Sum of Errors: 0.00 Mean Error: 0.00 Sum of Squared Errors: 0.00 Mean Squared Error: 0.00

Feature Space

Parameter Space

Why Do We Use Average Errors Instead of Summing?

When evaluating regression models, we typically use averaged error metrics (like Mean Squared Error) rather than simple sums of errors. Here's why:

Sum of Raw Errors Problem:

For raw errors (predicted - actual), positive and negative errors cancel each other out: $$\sum_{i=1}^n (\hat{y}_i - y_i)$$ A model could make huge errors in both directions, but still have a near-zero sum!

Squared or Absolute Errors:

We often use squared errors or absolute errors to make all errors positive: $$\text{Squared Error: } \sum_{i=1}^n (\hat{y}_i - y_i)^2 \quad \text{or} \quad \text{Absolute Error: } \sum_{i=1}^n |\hat{y}_i - y_i|$$

Why Average (Mean) Instead of Sum?

  1. Scale Invariance: The error sum grows with dataset size, making it difficult to compare models across different-sized datasets.
  2. Interpretation: Means are easier to interpret - they represent the typical error per data point.
  3. Mathematical Properties: For gradient-based optimization, using means introduces a constant factor (1/n) that doesn't change the optimization landscape's shape.

Parameter Space vs.
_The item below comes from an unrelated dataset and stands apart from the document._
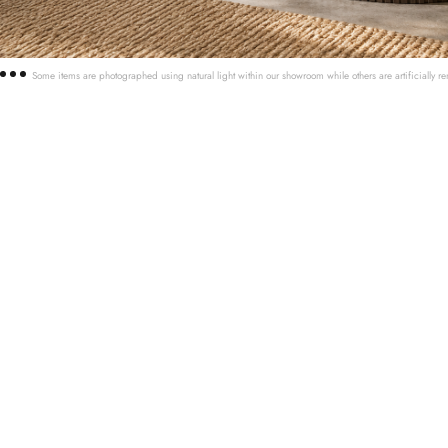
Some items are photographed using natural light within our showroom while others are artificially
Feature Space

In machine learning, we work in two complementary spaces that are connected through our loss function:

Feature Space: This is where your data lives and where you visualize your model's predictions. For regression, this typically shows input features (x-axis) and output values (y-axis). Each point represents an observation, and the line/curve shows your model's predictions across the input domain.

Parameter Space: This is the space of all possible parameter values for your model.

  • For a constant model: 1-dimensional space (just the constant c)
  • For a linear model: 2-dimensional space (slope m and intercept b)
  • For more complex models: Higher dimensional spaces

The error surface in parameter space shows how the error changes as you vary the model parameters. Each point in parameter space corresponds to a specific model configuration in feature space. The key insight is that certain loss functions (like squared error) create nice, convex error surfaces with a single global minimum, making optimization straightforward.

Special Case: Raw Error Loss Landscapes

When you select "Raw Error" as your error metric, you'll observe some interesting behavior:

For the constant model: The parameter space shows a straight line rather than a curve. This happens because the raw error function for a constant model is: $$\frac{1}{n}\sum_{i=1}^n (c - y_i) = c - \frac{1}{n}\sum_{i=1}^n y_i$$ This is a linear function of the parameter c, creating a straight line in parameter space. The line crosses zero at c = mean(y), which is why the minimum raw error occurs at the mean of y values.

For the linear model: The parameter space shows a flat plane with a line where the error is zero. This happens because the raw error function for a linear model is: $$\frac{1}{n}\sum_{i=1}^n (mx_i + b - y_i) = m\cdot\text{mean}(x) + b - \text{mean}(y)$$ This creates a flat plane in the (m,b) space. Any combination of m and b that satisfies m·mean(x) + b = mean(y) will have zero raw error! This is why raw error is problematic for optimization - it doesn't provide a unique solution for the model parameters.

Try it yourself: Experiment with the sliders to see how changing parameters affects both spaces simultaneously. Notice how squared error creates a bowl-shaped (paraboloid) surface in parameter space, while absolute error creates a more angular surface, and raw error can create complex surfaces with no clear minimum.